While Roy Hodgson said that neither he "nor any manager I know" listens to a football phone-in, he would have been interested to hear the comments on the one staged by Liverpool's own television channel. When questioned by supporters, the club's owners, Tom Werner and John W Henry, argued that performances had to improve and added it was realistic to expect the Premier League trophy to come to Anfield "within three to five years".
In a month that has seen bizarre dismissals at Newcastle and Blackburn, Hodgson responded by stating that the American consortium has given him their full backing as Liverpool manager and that, if he were removed, his successor would face exactly the same problems.
"It happened to Chris Hughton, it happened to Sam Allardyce. Martin O'Neill resigned – we are all in that situation," he said. "But as someone who prides himself as a professional and who knows his job, then you would excuse me for not going down the route of 'Who can we get rid of next?' because, unless there is a major influx of cash into the club, whoever takes my place will be doing a similar job with similar players.
"The owners have made it perfectly clear they are in it for the long term. They realise it is going to take time. They realise we can't turn things round overnight and they also realise the team I am working with is not the team I put together. It [the speculation] doesn't bother me because I can't do more than I am doing. I can't work harder and I can't work better.
"People have made mileage about current results being 'unacceptable' [a phrase used by the owners] but if I were on the phone I would have been saying the same thing. I did not join Liverpool to be mid-table. I believed we could be top-four and break into the Champions League and be winning things. That's my ambition and that is the owners' ambition.
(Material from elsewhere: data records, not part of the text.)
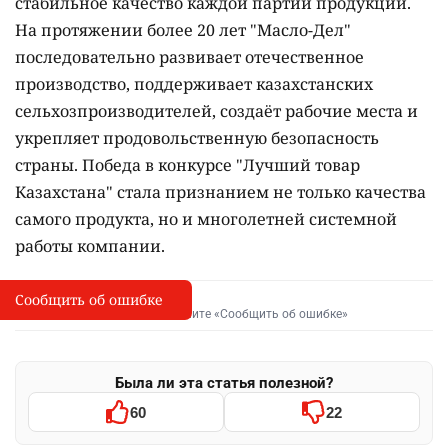
стабильное качество каждой партии продукции.
На протяжении более 20 лет "Масло-Дел"
последовательно развивает отечественное
производство, поддерживает казахстанских
сельхозпроизводителей, создаёт рабочие места и
укрепляет продовольственную безопасность
страны. Победа в конкурсе "Лучший товар
Казахстана" стала признанием не только качества
самого продукта, но и многолетней системной
работы компании.
Сообщить об ошибке
Сообщить об опечатке
I
Выделите фрагмент и нажмите «Сообщить об ошибке»
Была ли эта статья полезной?
60
22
"Maybe Manchester City will prove me wrong. Maybe the way forward is getting some owner in and spending hundreds of millions of pounds on those who you think are the best players. But I still think, for a really healthy club, it has to be done on a healthy basis.
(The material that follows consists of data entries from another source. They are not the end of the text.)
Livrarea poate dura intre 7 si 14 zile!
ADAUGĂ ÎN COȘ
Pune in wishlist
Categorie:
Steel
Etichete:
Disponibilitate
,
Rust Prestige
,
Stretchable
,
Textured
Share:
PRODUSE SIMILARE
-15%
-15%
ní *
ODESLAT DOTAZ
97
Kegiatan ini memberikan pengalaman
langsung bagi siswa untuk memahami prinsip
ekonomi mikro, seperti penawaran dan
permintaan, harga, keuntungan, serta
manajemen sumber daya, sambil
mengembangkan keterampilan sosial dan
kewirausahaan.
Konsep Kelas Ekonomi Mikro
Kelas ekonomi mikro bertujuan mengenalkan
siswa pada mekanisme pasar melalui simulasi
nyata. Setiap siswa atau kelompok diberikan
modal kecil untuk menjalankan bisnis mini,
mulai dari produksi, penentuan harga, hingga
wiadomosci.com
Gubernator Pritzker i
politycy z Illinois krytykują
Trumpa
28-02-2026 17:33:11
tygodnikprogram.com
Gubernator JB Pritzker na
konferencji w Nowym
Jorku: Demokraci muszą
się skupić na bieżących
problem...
"The players who come in have to be the right ones and, ideally, you would want to do something with the academy as well, to produce more Gerrards, Carraghers, Fowlers and McManamans."
There will be some academy products on display in tonight's final Europa League group game against Utrecht at Anfield but Fernando Torres will lead the Liverpool line – a surprising decision, as they are guaranteed to top the group. However, since coming back from a World Cup in which David Villa overshadowed him in Spain's attack, Torres has played fitfully, one exceptional display against Chelsea aside.
"It would be good for Fernando to play alongside Ryan Babel for at least part of the game," said Hodgson. "He knows what a great player he is and when things are not going well for him, he is the first to recognise that.
"I have told Fernando that we believe him to be one of the best front players in Europe and the fact that he has not played at his [real] level over the past couple of months does not change that. But don't forget that goalkeepers and strikers in particular play on such small margins of error that the difference between being carried down the high street in a sedan chair and being vilified is infinitesimal."
Results so far Liverpool 4 Steaua Bucharest 1, Napoli 0 Utrecht 0; Steaua 3 Napoli 3, Utrecht 0 Liverpool 0; Napoli 0 Liverpool 0, Utrecht 1 Steaua 1; Steaua 3 Utrecht 1, Liverpool 3 Napoli 1. Steaua 1 Liverpool 1; Utrecht 3 Napoli 3.
Remaining fixtures Tonight: Napoli v Steaua; Liverpool v Utrecht.